Aim of the exercise:
Read the records below and copy each line that contains "logo".

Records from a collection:

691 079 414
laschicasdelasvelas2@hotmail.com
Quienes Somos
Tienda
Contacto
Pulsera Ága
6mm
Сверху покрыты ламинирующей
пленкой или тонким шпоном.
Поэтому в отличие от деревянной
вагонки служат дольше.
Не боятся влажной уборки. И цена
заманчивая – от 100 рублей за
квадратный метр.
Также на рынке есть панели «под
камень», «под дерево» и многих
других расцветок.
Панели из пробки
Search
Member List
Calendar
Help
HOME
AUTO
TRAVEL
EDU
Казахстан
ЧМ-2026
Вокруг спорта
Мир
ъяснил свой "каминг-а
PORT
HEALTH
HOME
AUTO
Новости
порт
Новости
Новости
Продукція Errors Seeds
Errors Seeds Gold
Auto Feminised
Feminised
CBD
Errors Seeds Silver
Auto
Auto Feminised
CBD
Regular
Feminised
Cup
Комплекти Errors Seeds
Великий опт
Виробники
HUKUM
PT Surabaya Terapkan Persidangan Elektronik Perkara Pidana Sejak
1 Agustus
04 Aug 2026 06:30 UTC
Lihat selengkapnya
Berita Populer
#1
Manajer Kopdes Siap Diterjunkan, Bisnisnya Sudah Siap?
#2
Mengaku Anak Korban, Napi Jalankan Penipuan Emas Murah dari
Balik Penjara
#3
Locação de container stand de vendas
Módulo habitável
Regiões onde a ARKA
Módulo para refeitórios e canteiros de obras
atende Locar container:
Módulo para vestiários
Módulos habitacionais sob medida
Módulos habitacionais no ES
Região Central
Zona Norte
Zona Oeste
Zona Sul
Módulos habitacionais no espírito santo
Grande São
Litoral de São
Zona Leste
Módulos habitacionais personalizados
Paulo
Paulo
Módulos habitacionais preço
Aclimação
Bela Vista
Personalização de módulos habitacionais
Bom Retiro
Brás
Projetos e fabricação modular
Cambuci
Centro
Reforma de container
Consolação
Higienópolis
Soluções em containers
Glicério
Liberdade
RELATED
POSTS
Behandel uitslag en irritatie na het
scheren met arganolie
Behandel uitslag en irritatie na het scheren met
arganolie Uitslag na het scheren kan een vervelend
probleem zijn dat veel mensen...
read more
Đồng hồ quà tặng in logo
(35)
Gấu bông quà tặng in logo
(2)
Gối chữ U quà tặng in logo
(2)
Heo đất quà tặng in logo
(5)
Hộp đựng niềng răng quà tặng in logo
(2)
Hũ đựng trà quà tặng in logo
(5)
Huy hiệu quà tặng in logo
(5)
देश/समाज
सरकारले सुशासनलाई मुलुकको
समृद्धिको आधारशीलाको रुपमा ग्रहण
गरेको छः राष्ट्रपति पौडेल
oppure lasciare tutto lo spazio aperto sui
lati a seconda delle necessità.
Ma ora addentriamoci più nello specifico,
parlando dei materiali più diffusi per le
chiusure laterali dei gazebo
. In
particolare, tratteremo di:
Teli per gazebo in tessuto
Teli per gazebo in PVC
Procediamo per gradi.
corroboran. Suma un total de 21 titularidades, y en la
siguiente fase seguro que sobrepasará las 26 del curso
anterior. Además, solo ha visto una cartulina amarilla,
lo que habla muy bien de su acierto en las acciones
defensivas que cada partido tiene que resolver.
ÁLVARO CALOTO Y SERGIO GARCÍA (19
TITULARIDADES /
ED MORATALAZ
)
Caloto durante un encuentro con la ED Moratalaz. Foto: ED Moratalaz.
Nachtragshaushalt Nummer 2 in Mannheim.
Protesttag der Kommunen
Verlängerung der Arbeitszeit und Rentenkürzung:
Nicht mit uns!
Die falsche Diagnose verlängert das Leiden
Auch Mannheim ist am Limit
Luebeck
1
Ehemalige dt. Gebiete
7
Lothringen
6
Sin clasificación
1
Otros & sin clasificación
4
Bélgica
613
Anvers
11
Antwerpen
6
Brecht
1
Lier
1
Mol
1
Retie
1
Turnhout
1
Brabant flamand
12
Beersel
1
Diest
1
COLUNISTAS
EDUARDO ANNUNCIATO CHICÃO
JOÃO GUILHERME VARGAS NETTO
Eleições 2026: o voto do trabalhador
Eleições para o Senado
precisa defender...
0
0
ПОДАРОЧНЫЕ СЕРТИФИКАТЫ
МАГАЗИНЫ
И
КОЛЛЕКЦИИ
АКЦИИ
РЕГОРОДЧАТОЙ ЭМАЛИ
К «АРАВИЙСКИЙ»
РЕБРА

Solved exercise:
Đồng hồ quà tặng in logo
Gấu bông quà tặng in logo
Gối chữ U quà tặng in logo
Heo đất quà tặng in logo
Hộp đựng niềng răng quà tặng in logo
Hũ đựng trà quà tặng in logo
Huy hiệu quà tặng in logo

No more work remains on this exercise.